Tumor Deposits
Definition
Tumor deposits are discontinuous nodules of tumor in the mesorectal fat with no identifiable nodal or vascular tissue (AJCC 8th edition). The definition has changed between the 5th and 8th AJCC editions and continues to evolve.
Origin and Pathogenesis
Originally described by Gabriel (1935) as in-transit tumor thrombi that form a nodular mass, occurring in conjunction with EMVI.
MRI Appearance
Comet Tail Sign
- Heterogeneous nodule with irregular/spiculated borders contiguous with tumor thrombus in a vessel
- This appearance = tumor deposit (identifiable by association with EMVI)
Spiculated Nodule Without Comet Tail
- Round heterogeneous spiculated nodules in the mesorectal fat
- Cannot distinguish between tumor deposits and completely replaced lymph nodes on imaging
- Both should be treated the same for MRF assessment purposes
MRF Involvement
- Tumor deposits <1 mm from MRF = MRF involvement (expert consensus)
- MRF involvement by tumor deposits → 40.9% local recurrence rate (Birbeck et al.)
- Even higher LR rate than EMVI-related MRF involvement (30.4%)
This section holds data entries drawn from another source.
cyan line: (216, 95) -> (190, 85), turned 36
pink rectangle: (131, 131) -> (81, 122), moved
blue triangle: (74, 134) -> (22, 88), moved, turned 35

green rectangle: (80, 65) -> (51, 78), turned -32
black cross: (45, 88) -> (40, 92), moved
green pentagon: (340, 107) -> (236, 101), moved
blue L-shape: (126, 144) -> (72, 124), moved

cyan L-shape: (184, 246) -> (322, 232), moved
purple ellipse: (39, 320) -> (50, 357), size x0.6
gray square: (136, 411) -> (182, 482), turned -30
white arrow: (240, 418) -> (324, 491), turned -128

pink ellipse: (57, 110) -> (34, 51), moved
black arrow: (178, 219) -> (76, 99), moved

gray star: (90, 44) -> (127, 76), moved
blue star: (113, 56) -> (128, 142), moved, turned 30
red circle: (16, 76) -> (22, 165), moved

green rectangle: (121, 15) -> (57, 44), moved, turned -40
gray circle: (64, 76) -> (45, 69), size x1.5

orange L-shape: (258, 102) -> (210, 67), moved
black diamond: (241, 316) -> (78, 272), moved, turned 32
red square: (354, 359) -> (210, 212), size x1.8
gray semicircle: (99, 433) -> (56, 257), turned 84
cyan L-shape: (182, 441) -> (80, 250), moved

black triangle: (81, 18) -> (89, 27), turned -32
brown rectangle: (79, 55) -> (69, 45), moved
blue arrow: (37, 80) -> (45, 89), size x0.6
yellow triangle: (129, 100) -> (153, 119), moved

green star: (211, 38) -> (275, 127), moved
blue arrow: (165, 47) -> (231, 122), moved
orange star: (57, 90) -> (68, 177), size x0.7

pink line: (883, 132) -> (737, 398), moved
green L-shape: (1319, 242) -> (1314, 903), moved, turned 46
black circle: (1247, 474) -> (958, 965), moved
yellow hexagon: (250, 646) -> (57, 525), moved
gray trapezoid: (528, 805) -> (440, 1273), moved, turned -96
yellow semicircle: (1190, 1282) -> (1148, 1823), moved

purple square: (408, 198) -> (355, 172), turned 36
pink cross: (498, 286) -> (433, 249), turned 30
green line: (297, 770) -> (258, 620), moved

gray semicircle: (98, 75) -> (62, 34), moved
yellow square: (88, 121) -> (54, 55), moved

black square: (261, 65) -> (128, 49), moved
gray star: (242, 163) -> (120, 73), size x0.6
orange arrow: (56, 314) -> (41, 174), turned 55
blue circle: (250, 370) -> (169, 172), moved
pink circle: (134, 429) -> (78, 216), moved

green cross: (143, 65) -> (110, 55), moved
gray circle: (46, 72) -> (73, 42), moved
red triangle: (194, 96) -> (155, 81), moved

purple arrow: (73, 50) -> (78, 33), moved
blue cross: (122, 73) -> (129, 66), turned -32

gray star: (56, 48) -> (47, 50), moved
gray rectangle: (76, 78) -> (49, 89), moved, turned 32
Distinction from Lymph Nodes
| Feature | Tumor Deposit / Spiculated LN | Smooth Encapsulated LN |
|---|---|---|
| Border | Spiculated, irregular | Smooth capsule |
| MRF assessment | YES — report if <1 mm from MRF | NO — do not report as MRF involvement |
| Rationale | Cannot distinguish on imaging; high LR risk | Even tumor-bearing smooth nodes do not increase LR risk |
Board Pearl
Heterogeneous spiculated nodules in the mesorectal fat should be assessed for MRF involvement regardless of whether they represent tumor deposits or replaced lymph nodes. Smooth encapsulated nodes — even if heterogeneous and potentially metastatic — should NOT be reported as MRF involvement.